Pasteur et la génération spontanée

Comme tout le monde j’ai appris à l’école que nous devons à Pasteur la découverte des bactéries et la démonstration que les êtres vivants ne naissent pas spontanément, contrairement à ce que l’on croyait depuis Aristote. La réalité historique est bien entendu plus complexe et plus intéressante.

Tout d’abord Pasteur est loin d’être le premier savant à réfuter la thèse de la génération spontanée. En 1668, un riche apothicaire italien de la cour des Médicis, Francesco Redi, avait déjà démontré avec une rigueur scientifique tout à fait inédite pour l’époque, que les asticots ne naissaient pas tout seuls dans la viande. Pour y parvenir, il remplit des fioles de viande et de poisson mort, et en couvre certaines d’une fine gaze tandis que les autres sont laissées ouvertes à l’air libre. Au bout de quelques jours, il trouve des asticots mais uniquement au fond des fioles ouvertes, dans lesquelles des mouches ont pu s’introduire et y pondre des oeufs. Il n’y a pas d’asticot dans les autres fioles. Mais sur la gaze qui les recouvre, il découvre les oeufs que les mouches ont déposés, attirées par l’odeur de la viande. A ce pionnier de la démonstration expérimentale, on a dédicacé un cratère sur Mars.

Pasteur n’est pas non plus le premier à découvrir les bactéries. A peu près à la même époque que Redi, Antonie Van Leewenhoek un drapier hollandais et bricoleur de génie, publie en 1678 ses observations d’ « animacules » minuscules (des protozoaires et des bactéries) grâce à ses microscopes de sa fabrication qui grossissaient jusqu’à 200 fois, une prouesse pour l’époque. Amateur de génie en dehors des circuits scientifiques de l’époque, Van Leewenhoek observe avec son microscope les globules rouges, les spermatozoïdes, l’anatomie de nombreux insectes, la structure des végétaux…
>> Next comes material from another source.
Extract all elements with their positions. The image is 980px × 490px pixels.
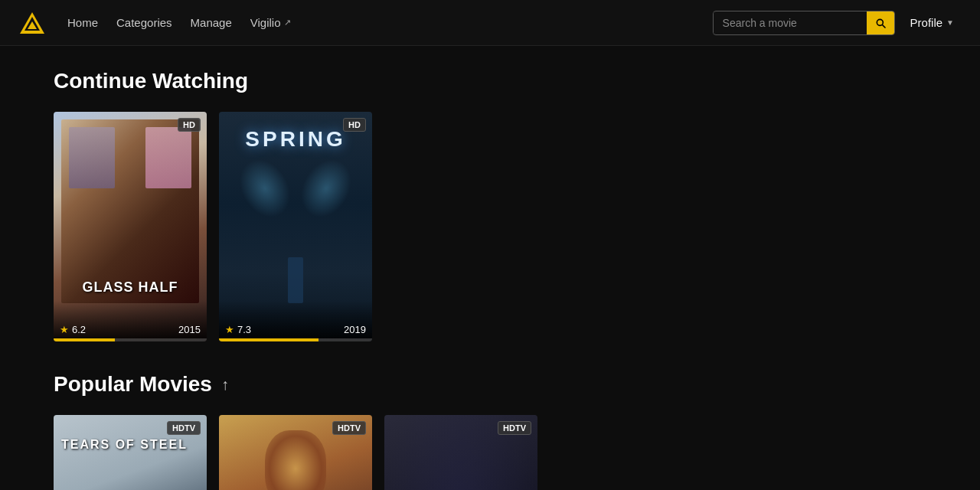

Lorsqu’en 1861, Pasteur réalise son expérience avec le fameux ballon au long col de cygne (empêchant les bactéries d’atteindre l’infusion bouillie au fond du ballon), il améliore plus qu’il n’invente un protocole déjà expérimenté depuis longtemps: en 1768, l’italien Lazzaro Spallanzani avait montré que des solutions de micro-organismes bouillies puis scellées devenaient stériles. En 1836, le naturaliste allemand Theodor Schwann avait encore amélioré l’expérience en brûlant l’air à l’entrée du flacon au lieu de sceller celui-ci. Sur un plan scientifique, Pasteur a légèrement amélioré le dispositif.
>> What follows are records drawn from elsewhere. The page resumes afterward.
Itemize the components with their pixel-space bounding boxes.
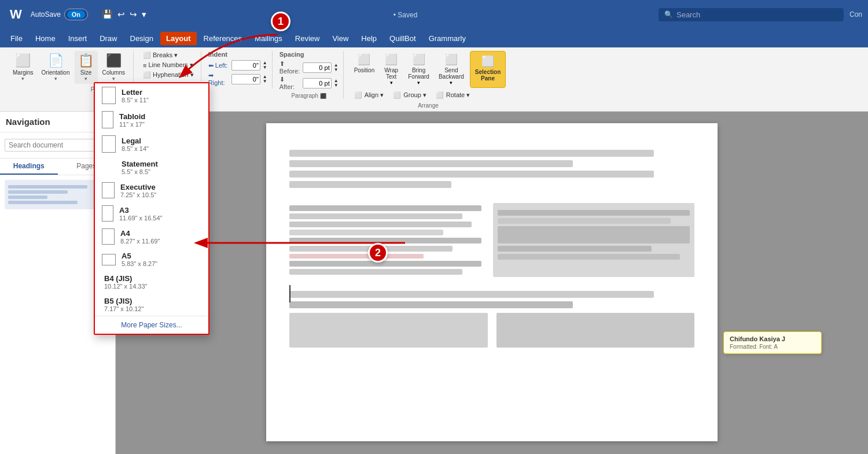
indent-left-spinner[interactable]: ▲ ▼ xyxy=(263,61,267,70)
menu-file[interactable]: File xyxy=(5,32,28,45)
line-numbers-icon: ≡ xyxy=(143,62,146,69)
margins-icon: ⬜ xyxy=(15,53,31,68)
bring-forward-label: BringForward xyxy=(408,67,429,80)
menu-review[interactable]: Review xyxy=(289,32,326,45)
doc-line-4 xyxy=(289,181,451,188)
search-icon: 🔍 xyxy=(664,10,673,19)
size-icon-a3 xyxy=(102,205,113,222)
save-icon[interactable]: 💾 xyxy=(102,9,113,20)
document-title: • Saved xyxy=(152,10,659,19)
doc-line-5 xyxy=(289,291,654,298)
autosave-toggle[interactable]: On xyxy=(64,9,88,20)
spacing-before-spinner[interactable]: ▲ ▼ xyxy=(334,63,339,72)
breaks-group: ⬜ Breaks ▾ ≡ Line Numbers ▾ ⬜ Hyphenatio… xyxy=(136,51,201,82)
size-button[interactable]: 📋 Size ▾ xyxy=(75,51,98,84)
send-backward-button[interactable]: ⬜ SendBackward ▾ xyxy=(435,51,468,88)
size-info-b5jis: B5 (JIS) 7.17" x 10.12" xyxy=(104,297,144,312)
line-numbers-button[interactable]: ≡ Line Numbers ▾ xyxy=(141,61,196,69)
indent-right-input[interactable] xyxy=(231,74,260,84)
align-button[interactable]: ⬜ Align ▾ xyxy=(351,90,388,100)
size-name-a3: A3 xyxy=(119,206,162,215)
menu-references[interactable]: References xyxy=(198,32,248,45)
spacing-after-spinner[interactable]: ▲ ▼ xyxy=(334,79,339,88)
group-button[interactable]: ⬜ Group ▾ xyxy=(389,90,430,100)
menu-design[interactable]: Design xyxy=(124,32,159,45)
menu-home[interactable]: Home xyxy=(30,32,61,45)
breaks-button[interactable]: ⬜ Breaks ▾ xyxy=(141,51,196,60)
size-item-executive[interactable]: Executive 7.25" x 10.5" xyxy=(95,179,208,202)
hyphenation-button[interactable]: ⬜ Hyphenation ▾ xyxy=(141,71,196,79)
text-cursor xyxy=(289,285,290,302)
menu-grammarly[interactable]: Grammarly xyxy=(423,32,472,45)
size-name-statement: Statement xyxy=(122,160,158,168)
hyphenation-label: Hyphenation ▾ xyxy=(153,71,194,79)
send-backward-arrow: ▾ xyxy=(450,80,453,86)
size-icon-legal xyxy=(102,135,116,153)
indent-fields: Indent ⬅ Left: ▲ ▼ ➡ Right: ▲ ▼ xyxy=(208,51,267,86)
spacing-fields: Spacing ⬆ Before: ▲ ▼ ⬇ After: ▲ ▼ xyxy=(279,51,339,90)
columns-button[interactable]: ⬛ Columns ▾ xyxy=(99,51,128,84)
undo-icon[interactable]: ↩ xyxy=(117,9,125,20)
menu-bar: File Home Insert Draw Design Layout Refe… xyxy=(0,29,868,47)
doc-col-left xyxy=(289,203,481,277)
margins-arrow: ▾ xyxy=(21,76,24,82)
toggle-on-label: On xyxy=(67,10,85,19)
redo-icon[interactable]: ↪ xyxy=(130,9,137,20)
size-item-a4[interactable]: A4 8.27" x 11.69" xyxy=(95,225,208,248)
more-paper-sizes-button[interactable]: More Paper Sizes... xyxy=(95,316,208,334)
indent-right-spinner[interactable]: ▲ ▼ xyxy=(263,75,267,84)
menu-quillbot[interactable]: QuillBot xyxy=(384,32,422,45)
send-backward-icon: ⬜ xyxy=(445,53,458,66)
bring-forward-button[interactable]: ⬜ BringForward ▾ xyxy=(404,51,433,88)
arrange-group: ⬜ Position ⬜ WrapText ▾ ⬜ BringForward ▾… xyxy=(346,51,511,109)
annotation-badge-1: 1 xyxy=(271,12,290,31)
search-input[interactable] xyxy=(676,10,827,19)
word-icon: W xyxy=(6,6,26,23)
spacing-after-input[interactable] xyxy=(303,78,332,88)
annotation-badge-2: 2 xyxy=(368,243,388,263)
menu-insert[interactable]: Insert xyxy=(62,32,93,45)
badge1-label: 1 xyxy=(278,16,284,28)
size-info-b4jis: B4 (JIS) 10.12" x 14.33" xyxy=(104,274,147,290)
size-icon-a5 xyxy=(102,254,116,265)
selection-pane-button[interactable]: ⬜ SelectionPane xyxy=(470,51,506,88)
orientation-button[interactable]: 📄 Orientation ▾ xyxy=(38,51,73,84)
size-item-legal[interactable]: Legal 8.5" x 14" xyxy=(95,132,208,156)
orientation-label: Orientation xyxy=(42,69,70,76)
size-item-a3[interactable]: A3 11.69" x 16.54" xyxy=(95,202,208,225)
menu-layout[interactable]: Layout xyxy=(160,32,197,45)
size-dim-legal: 8.5" x 14" xyxy=(122,145,149,152)
size-item-b5jis[interactable]: B5 (JIS) 7.17" x 10.12" xyxy=(95,293,208,316)
wrap-text-icon: ⬜ xyxy=(385,53,398,66)
size-item-tabloid[interactable]: Tabloid 11" x 17" xyxy=(95,108,208,132)
doc-line-2 xyxy=(289,160,573,167)
nav-tab-headings[interactable]: Headings xyxy=(0,158,58,175)
size-item-a5[interactable]: A5 5.83" x 8.27" xyxy=(95,248,208,271)
breaks-icon: ⬜ xyxy=(143,51,151,59)
margins-button[interactable]: ⬜ Margins ▾ xyxy=(9,51,37,84)
spacing-before-input[interactable] xyxy=(303,62,332,73)
size-item-letter[interactable]: Letter 8.5" x 11" xyxy=(95,83,208,108)
rotate-button[interactable]: ⬜ Rotate ▾ xyxy=(432,90,473,100)
size-item-statement[interactable]: Statement 5.5" x 8.5" xyxy=(95,156,208,179)
size-icon: 📋 xyxy=(78,53,94,68)
search-box[interactable]: 🔍 xyxy=(659,8,844,21)
menu-help[interactable]: Help xyxy=(355,32,382,45)
size-name-letter: Letter xyxy=(122,88,149,97)
indent-left-input[interactable] xyxy=(231,60,260,71)
spacing-before-row: ⬆ Before: ▲ ▼ xyxy=(279,60,339,75)
spacing-group: Spacing ⬆ Before: ▲ ▼ ⬇ After: ▲ ▼ Parag… xyxy=(275,51,344,99)
size-dim-statement: 5.5" x 8.5" xyxy=(122,168,158,175)
menu-view[interactable]: View xyxy=(326,32,354,45)
position-button[interactable]: ⬜ Position xyxy=(351,51,378,88)
spacing-after-row: ⬇ After: ▲ ▼ xyxy=(279,76,339,90)
nav-search-input[interactable] xyxy=(5,139,100,152)
size-item-b4jis[interactable]: B4 (JIS) 10.12" x 14.33" xyxy=(95,271,208,293)
menu-draw[interactable]: Draw xyxy=(94,32,123,45)
paragraph-dialog-icon[interactable]: ⬛ xyxy=(320,93,326,99)
menu-mailings[interactable]: Mailings xyxy=(249,32,288,45)
breaks-buttons: ⬜ Breaks ▾ ≡ Line Numbers ▾ ⬜ Hyphenatio… xyxy=(141,51,196,79)
customize-icon[interactable]: ▾ xyxy=(142,9,146,20)
size-dim-executive: 7.25" x 10.5" xyxy=(120,191,156,198)
wrap-text-button[interactable]: ⬜ WrapText ▾ xyxy=(380,51,402,88)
Enfin, dans sa controverse avec Pouchet, Pasteur n’a pu réfuter convenablement la contre-expérimentation de ce dernier, qui observa la naissance de microbes dans une infusion de foin pourtant bouillie scellée. Pasteur a d’ailleurs lui-même reproduit cette expérience avec succès et n’a pas publié ses résultats qui viennent contredire son édifice théorique: « Je ne publierai pas ces expériences, écrit-il, (…) les conséquences qu’il fallait en déduire étaient trop graves pour que je n’eusse pas la crainte de quelque cause d’erreur cachée. » Heureusement, en 1870 l’Académie des sciences est déjà acquise aux thèses de Pasteur et enterre définitivement la théorie de la génération spontanée dont Pouchet est le dernier défenseur jusqu’à sa mort, deux ans plus tard.

Ce n’est qu’en 1876 que l’on résoudra l’énigme de l’expérience de Pouchet: à très haute température le bacille du foin se transforme en spore très résistante, et retrouve ensuite sa forme vivante au contact de l’oxygène.

Bref, sur cette question de la génération spontanée, Pasteur a surtout été l’avocat efficace d’une théorie déjà bien en vogue. Il ne prouvera son génie que plus tard, avec la découverte de la la stérilisation (qui est la conséquence des expériences précédentes) et bien sûr avec l’invention du premier vaccin.